I'm not sure we're talking about the same thing. I'm not arguing if it's possible for consciousness to exist outside of my own. I'm arguing that insofar as we want to understand if it's possible to transfer the medium ones own consciousness "runs on" out of your own brain, it seems like experiments like the one I wrote may be able to provide some knowledge about the viability. It's still running on your brain of course, so it's not trying to actually do any real transferal, but it is showing the degree to which conscious experience can feel non-local, which is part of what would be needed to be a person externalized from their own brain. So it may not exactly provide evidence in favor or against transfer viability (though it might, since we may be able to see that it would result in ego death or some equally horrifying result) but it would provide evidence that the subjective experience of such a transfer has meaning, and what that feeling could be.
Now, once we get a brain/computer interface, things get really interesting. Because you can start to link minds, and even at low bandwidth, it may rapidly increase our understanding of the boundaries of what a conscious mind "is" and how much we should care about the "death" or "merging" of such things. It would be quite impactful, to say the least, to see that if you connected a person's mind to that of a simple organism in a bidirectional interface, if over time they act as though they had a single consciousness (probably mostly represented by the person's prior self, but perhaps with characteristics of the organism leaking in the other direction as well.)
The closest analog we have today is when one separates the left and right hemisphere of the brain, and that is a crude, fixed, and brutal methodology for such experiments, so it's only done as a way to treat people whose health it may improve, and is irreversible.
"Once the algorithm is good enough at imitating you that your own mother can't tell the difference between a robot containing that algorithm and you, is there still a difference. And now every mathematician should say "No". After all, 4 and IV is the same number."

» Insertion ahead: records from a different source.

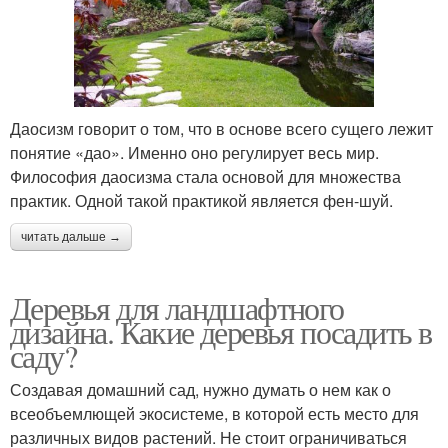
Даосизм говорит о том, что в основе всего сущего лежит
понятие «дао». Именно оно регулирует весь мир.
Философия даосизма стала основой для множества
практик. Одной такой практикой является фен-шуй.
читать дальше →
Деревья для ландшафтного
дизайна. Какие деревья посадить в
саду?
Создавая домашний сад, нужно думать о нем как о
всеобъемлющей экосистеме, в которой есть место для
различных видов растений. Не стоит ограничиваться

I don't understand what you are talking about. Do you think identical twins share the same consciousness? Is a clone the same person as who it was cloned from?
It seems to me that "4" and "IV" are abstract concepts that have a basically unlimited number of relationships with the real world, like tentacles. The mathematical concept of four is just one of those linkages.
The point of the exercise was to prove that something non-human can be conscious at all. So if it "shares the same consciousness" that's great. If not, still good enough.
That’s an interesting experiment and thanks for writing it up in detail.
However I’m not sure what the VR really adds to it, above e.g. learning to shift the default point where most of us are conscious from (behind the eyes) to the lower abdomen as done in Zazen. We can similarly learn to shift this locus of consciousness completely into our FPS VR avatars but that doesn’t really make them ‘agents’ in the full sense of the term. The transfer is illusory.
This seems like confusing correlation with causation in an exquisitely pure sense. Maybe that extends to consciousness downloading as a concept in general.